Hometown hero: Waid picks YSU
Reaching the OHSAA Division IV playoffs was no easy task for Mark Waid and the Girard Indians, but once they got there, Waid found a home — in more ways than one.
The star quarterback who led the Indians to the first state title game in school history made his college commitment official Wednesday. Waid picked Youngstown State University, the place where he and Girard began their playoff run in a last-minute victory over East in the first round.
“The way that the entire Valley supported me and my teammates through this playoff run was something special,” Waid said. “It really opened my eyes and made me realize how special this community is and how special the whole entire city of Youngstown truly is.
“I stepped on that field Week 11 at Stambaugh Stadium to play East, and I got chills. Standing in the middle of the field, I knew this was home. I knew this was where I was going to play the next four years.”
Waid will have a close friend — and maybe a few more — at YSU.
Mike Belcik, who starred for the Indians before graduating in 2018, was a redshirt freshman for the Penguins this past season. Waid’s teammate this year, Nick Malito, a senior receiver for Girard, recently posted on Twitter that he also received an offer from Youngstown State.
“We’re getting the band back together,” Waid said with a laugh.
The strong-armed quarterback is the lead singer.
Waid, who verbally committed to Fordham back in May, flipped his decision after a phenomenal season. As a senior, he completed 267-of-409 passes (65 percent) for 4,376 yards, 48 touchdowns and nine interceptions. He also ran for 1,776 yards and another 27 TDs.
He started to receive more offers as his senior year went on, and he said YSU first approached him in June. They continued to communicate throughout the year, with just about every coach — and a certain school administrator — reaching out to him.
“I spoke with everybody,” Waid said. “Coach (Bo) Pelini, being a Youngstown guy, he was the one who offered me. It was really special coming from him because he has represented this area. With what he’s done in his athletic career and coaching career, it speaks for itself. He was the one who offered me, but I had communication with (wide receivers) coach (Tim) Marlowe, (quarterbacks) coach (Joe) Ganz, (offensive line) coach (Carmen) Bricillo — the whole coaching staff.
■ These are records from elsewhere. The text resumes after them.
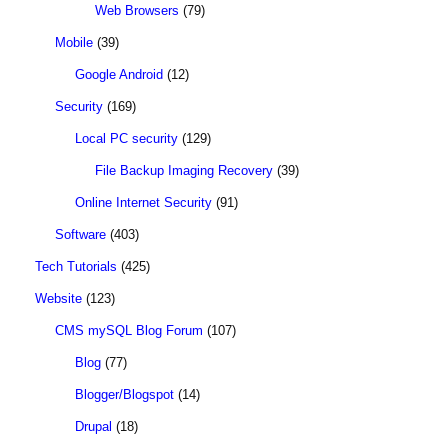
Web Browsers
(79)
Mobile
(39)
Google Android
(12)
Security
(169)
Local PC security
(129)
File Backup Imaging Recovery
(39)
Online Internet Security
(91)
Software
(403)
Tech Tutorials
(425)
Website
(123)
CMS mySQL Blog Forum
(107)
Blog
(77)
Blogger/Blogspot
(14)
Drupal
(18)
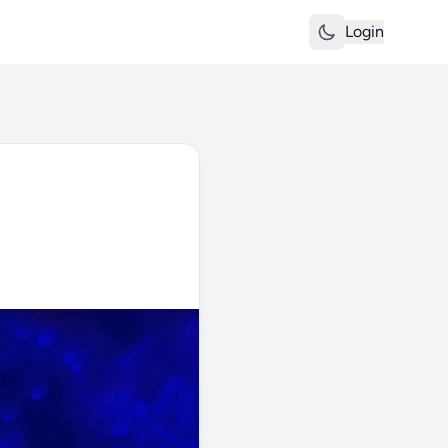
Login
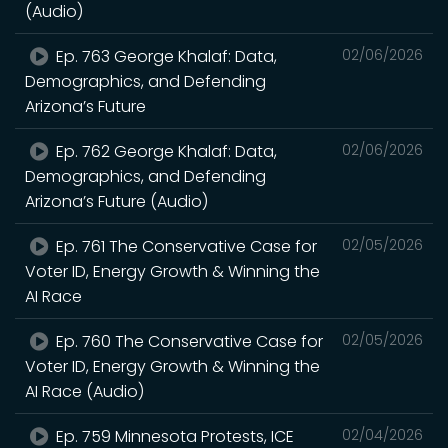
(Audio)
Ep. 763 George Khalaf: Data,
02/06/2026
Demographics, and Defending
Arizona’s Future
Ep. 762 George Khalaf: Data,
02/06/2026
Demographics, and Defending
Arizona’s Future (Audio)
Ep. 761 The Conservative Case for
02/05/2026
Voter ID, Energy Growth & Winning the
AI Race
Ep. 760 The Conservative Case for
02/05/2026
Voter ID, Energy Growth & Winning the
AI Race (Audio)
Ep. 759 Minnesota Protests, ICE
02/04/2026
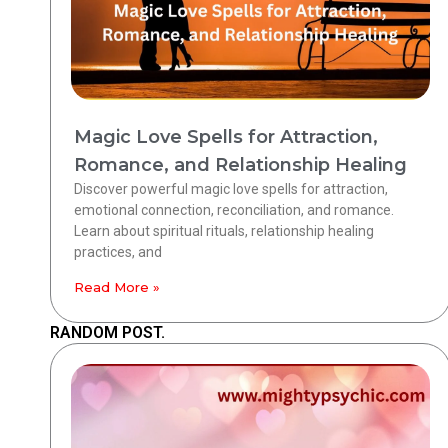
Magic Love Spells for Attraction,
Romance, and Relationship Healing
Discover powerful magic love spells for attraction,
emotional connection, reconciliation, and romance.
Learn about spiritual rituals, relationship healing
practices, and
Read More »
RANDOM POST.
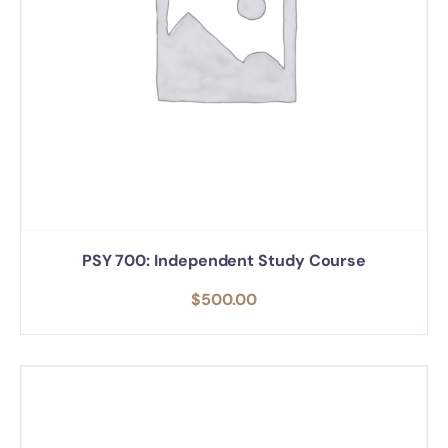
PSY 700: Independent Study Course
$
500.00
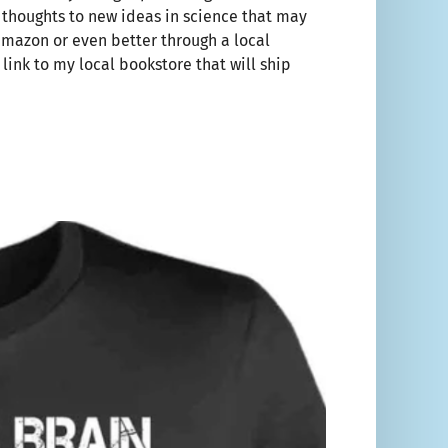
r thoughts to new ideas in science that may
amazon or even better through a local
 link to my local bookstore that will ship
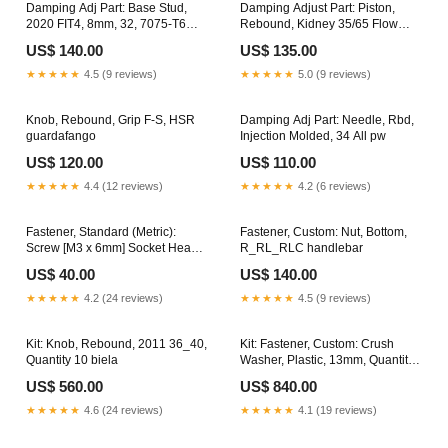
Damping Adj Part: Base Stud,
Damping Adjust Part: Piston,
2020 FIT4, 8mm, 32, 7075-T6
Rebound, Kidney 35/65 Flow
niple
empaques
US$ 140.00
US$ 135.00
★★★★★
4.5 (9 reviews)
★★★★★
5.0 (9 reviews)
Knob, Rebound, Grip F-S, HSR
Damping Adj Part: Needle, Rbd,
guardafango
Injection Molded, 34 All pw
US$ 120.00
US$ 110.00
★★★★★
4.4 (12 reviews)
★★★★★
4.2 (6 reviews)
Fastener, Standard (Metric):
Fastener, Custom: Nut, Bottom,
Screw [M3 x 6mm] Socket Head
R_RL_RLC handlebar
Cap, Patchlock mando
US$ 40.00
US$ 140.00
★★★★★
4.2 (24 reviews)
★★★★★
4.5 (9 reviews)
Kit: Knob, Rebound, 2011 36_40,
Kit: Fastener, Custom: Crush
Quantity 10 biela
Washer, Plastic, 13mm, Quantity
50 handlebar
US$ 560.00
US$ 840.00
★★★★★
4.6 (24 reviews)
★★★★★
4.1 (19 reviews)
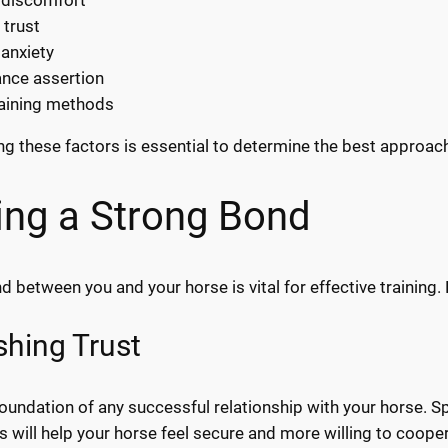
 trust
 anxiety
nce assertion
raining methods
g these factors is essential to determine the best approac
ing a Strong Bond
 between you and your horse is vital for effective training. 
shing Trust
 foundation of any successful relationship with your horse. 
s will help your horse feel secure and more willing to coope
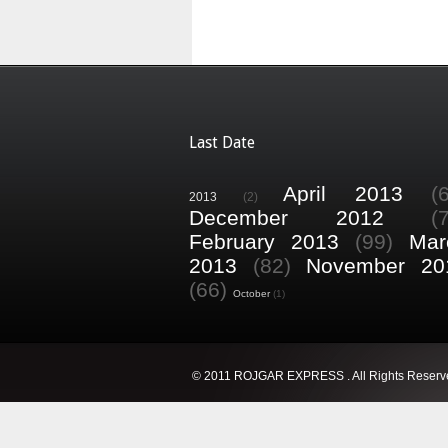
Last Date
April 2013
(
2013
(2)
December 2012
(
February 2013
(99)
Mar
2013
(82)
November 20
(66)
October
(1)
© 2011 ROJGAR EXPRESS . All Rights Reserv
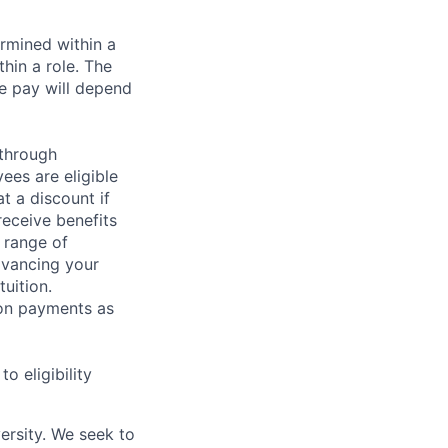
rmined within a
hin a role. The
e pay will depend
 through
ees are eligible
t a discount if
receive benefits
 range of
dvancing your
uition.
sion payments as
 eligibility
ersity. We seek to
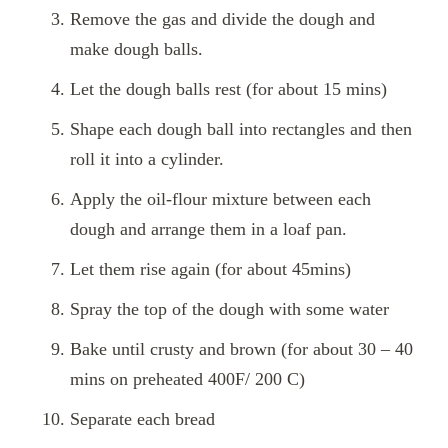
Remove the gas and divide the dough and
make dough balls.
Let the dough balls rest (for about 15 mins)
Shape each dough ball into rectangles and then
roll it into a cylinder.
Apply the oil-flour mixture between each
dough and arrange them in a loaf pan.
Let them rise again (for about 45mins)
Spray the top of the dough with some water
Bake until crusty and brown (for about 30 – 40
mins on preheated 400F/ 200 C)
Separate each bread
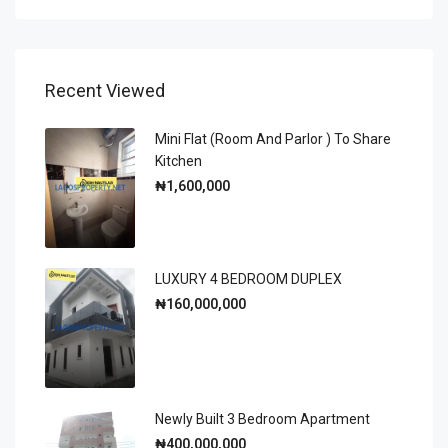
Recent Viewed
Mini Flat (room And Parlor ) To Share
Kitchen
₦1,600,000
LUXURY 4 BEDROOM DUPLEX
₦160,000,000
Newly Built 3 Bedroom Apartment
₦400,000,000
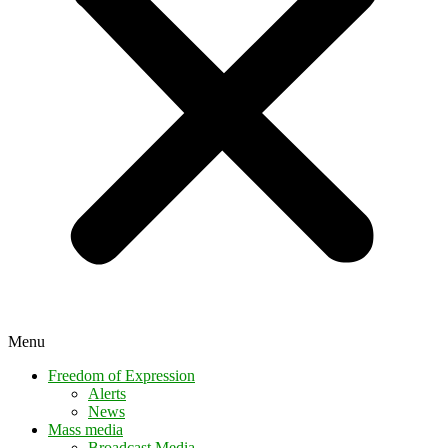
Menu
Freedom of Expression
Alerts
News
Mass media
Broadcast Media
President (Jim) Tressel, everyone spoke to me, and they truly accepted me, brought me in and treated me like family.”
Waid doesn’t plan to take a sit-and-wait approach.
Youngstown State’s Montgomery VanGorder, who started the year at quarterback, graduated, and while backup Nathan Mays took over toward the end of the season, he battled through injuries and has been inconsistent passing the football.
Waid admitted he hopes to play right away, but he understands nothing will be given to him just because of his past accolades — first-team All-Ohio (twice), Trumbull County Player of the Year, Big 22 Player of the Year, just to name a few.
“I’m going to go in there with the mindset that it’s my job,” he said. “I’m going to work as hard as I possibly can. I’m a competitor, and that’s the way I am. I’m going to go in there and give everything I possibly can to be the guy from day one.”
Waid’s ambition to be the starter right away stems in large part from his desire to play for his hometown.
He joins a large contingent of Mahoning Valley players at Youngstown State, which is coming off a down 4-7 season. There were rumors about Pelini possibly leaving — his contract expires in February of 2019 — but Waid’s signing may be an indication the Youngstown native is staying put.
Either way, Waid can’t wait to be part of the program.
“It was a tough choice, but not a tough choice at the same time,” Waid said. “Walking on to that field and just seeing the lights shine down and the giant Penguin, Pete, in the middle of the field, it’s something special.
“Being from Youngstown, and going other places, nothing is like Youngstown,” he added. “People here are wired different. We’re built different. We truly are. To represent my hometown and to play with kids from Youngstown and coaches from Youngstown, it doesn’t get better than that because this truly is the best place in the world. It’s the hardest working people in the world, and I can’t wait to get to work.”